聖霊に満たされる新しい心

6月8日説教

梁在哲牧師

 

ヨエル書2章23~3章2節     使徒言行録2章1~11節

弟子たちは、復活された主イエスが天に昇られる前に言われた通りにエルサレムを離れず、御父の約束されたものを待ち望んでいた。そして、主が復活された後、50日目になる五旬祭の日が来て、ついに弟子たちの上に聖霊がとどまった。すると、彼らは、他の国の様々な言葉で語り始めた(使徒2:1~4)。ペンテコステの日に弟子たちの上に注がれた聖霊の様子は、「激しい風」や「炎のような舌」という言葉で表されているが、旧約聖書において神の霊は、「風」やまた、モーセの前に現われ、まるで燃え尽きない柴という「炎」のようなものであった。元々人間の言葉は、同じであったが、バベル塔の出来事を通して高慢になった人間の言葉は、バラバラになった。しかし、聖霊降臨を通して言葉の壁は打ち払われ、人間同士の心の通う交わりが回復され、多様な言葉で福音宣教が出来るようになった。

主なる神が約束されたペンテコステの出来事は、旧約の預言者の言葉であった。預言者ヨエルは、イスラエルが主なる神に立ち帰る時、男女老若、身分と関係なく、全ての人々に聖霊が注がれ(ヨエル2:28~29)、また、主の御名を呼ぶ者は皆、救われると預言した(ヨエル2:30~32)。それは、正に主なる神を信じる者たちの新しい礼拝の始まりであった。しかし、信じない不信仰者たちには、審判の始まりであった(ヨエル3:1~2)。それゆえ、ペトロは、ペンテコステの日にそれらの箇所を用いて神秘的な聖霊の臨在を解き明かした。預言者の預言通り、神の霊が全ての人に注がれることのしるしがエルサレムに集まっていた弟子たちを通して明らかに示された。そして、復活された主イエスが言われた通り、弟子たちは、水ではなく、「聖霊による洗礼」を授けるようになった(使徒1:4~5)。

聖霊降臨を通して言葉の壁は、打ち払われ、人間同士の心の通う交わりは回復されるようになった。ところが、聖霊によって回復されたのは、言葉だけではなく、弟子たちの心もあった。彼らは、主イエスを裏切ってしまった傷ついた心と共に、復活された主イエスが天に昇られた後、不安な心をも抱いていたからである。
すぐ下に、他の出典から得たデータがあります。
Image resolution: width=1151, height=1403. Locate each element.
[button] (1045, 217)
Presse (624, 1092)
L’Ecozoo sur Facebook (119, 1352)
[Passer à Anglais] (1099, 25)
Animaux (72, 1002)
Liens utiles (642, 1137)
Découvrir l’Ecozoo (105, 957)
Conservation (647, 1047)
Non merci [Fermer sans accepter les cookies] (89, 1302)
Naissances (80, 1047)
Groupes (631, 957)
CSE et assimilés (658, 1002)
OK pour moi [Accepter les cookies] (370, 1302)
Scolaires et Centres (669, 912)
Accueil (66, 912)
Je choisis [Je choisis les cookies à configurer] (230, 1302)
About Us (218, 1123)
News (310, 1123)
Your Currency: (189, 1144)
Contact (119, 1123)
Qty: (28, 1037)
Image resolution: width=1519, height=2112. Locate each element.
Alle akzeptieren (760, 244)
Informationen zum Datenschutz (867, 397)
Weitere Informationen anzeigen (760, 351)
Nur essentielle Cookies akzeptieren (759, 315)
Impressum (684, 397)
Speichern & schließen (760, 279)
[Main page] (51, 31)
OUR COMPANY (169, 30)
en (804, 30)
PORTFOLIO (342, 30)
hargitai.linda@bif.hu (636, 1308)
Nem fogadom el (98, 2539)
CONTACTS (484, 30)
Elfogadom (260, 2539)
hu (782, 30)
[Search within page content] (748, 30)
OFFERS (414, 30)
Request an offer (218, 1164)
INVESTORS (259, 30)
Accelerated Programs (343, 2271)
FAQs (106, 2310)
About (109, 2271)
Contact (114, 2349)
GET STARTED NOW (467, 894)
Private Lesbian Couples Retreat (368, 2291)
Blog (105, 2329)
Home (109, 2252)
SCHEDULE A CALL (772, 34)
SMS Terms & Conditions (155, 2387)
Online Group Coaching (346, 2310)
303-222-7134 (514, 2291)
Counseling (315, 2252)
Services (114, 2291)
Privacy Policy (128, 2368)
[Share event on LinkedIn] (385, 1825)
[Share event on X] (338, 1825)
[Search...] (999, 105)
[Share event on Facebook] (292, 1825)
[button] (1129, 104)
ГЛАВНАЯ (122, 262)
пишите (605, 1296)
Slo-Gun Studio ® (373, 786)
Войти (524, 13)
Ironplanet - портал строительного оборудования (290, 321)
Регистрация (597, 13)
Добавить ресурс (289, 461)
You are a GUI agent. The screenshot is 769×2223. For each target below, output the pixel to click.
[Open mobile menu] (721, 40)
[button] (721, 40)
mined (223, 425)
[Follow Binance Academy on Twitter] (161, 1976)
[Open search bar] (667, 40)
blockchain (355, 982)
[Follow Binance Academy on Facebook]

詩編の記者ダビデは、自分の家臣ウリヤの妻バト・シェバと通じた罪を犯してしまった後、主なる神に「清い心と、新しく確かな霊を授けて下さい」とまた、罪を犯した結果、失われた「御救いの喜びを再び自分に味わわせ、罪の奴隷から解放され、自由の霊によって支えてください」と、願った(詩編51:12~19)。しかし、真の清い心と新しい霊、すなわち素直で正直な霊は、聖霊のお働きによってまた、父なる神のお働きによってのみ授けられるものではなかろうか。

罪を犯した者に求められるいけにえは、うわべだけのものではなく、打ち砕かれた霊である。それゆえ、それは、古い自分を打ち砕いて葬り、悔いる心であり、主なる神は、打ち砕かれた霊と悔いる心をいけにえとしてお受けになられる。ダビデのような神に背いた者にペンテコステの日、新しい霊と新しい心が与えられた。その意味において聖霊は、御子イエス・キリストを通してわたしたちに与えられた父なる神の愛にほかならない。わたしたちに与えられた聖霊によって父なる神の愛がわたしたちの心に注がれているからである(ローマ5:5)。それゆえ、わたしたちは真心をもって父なる神を信じつつ、聖霊の御導きによって「聖霊に満たされる新しい心」をもって御子イエス・キリストの道を歩みたいと祈り、願う。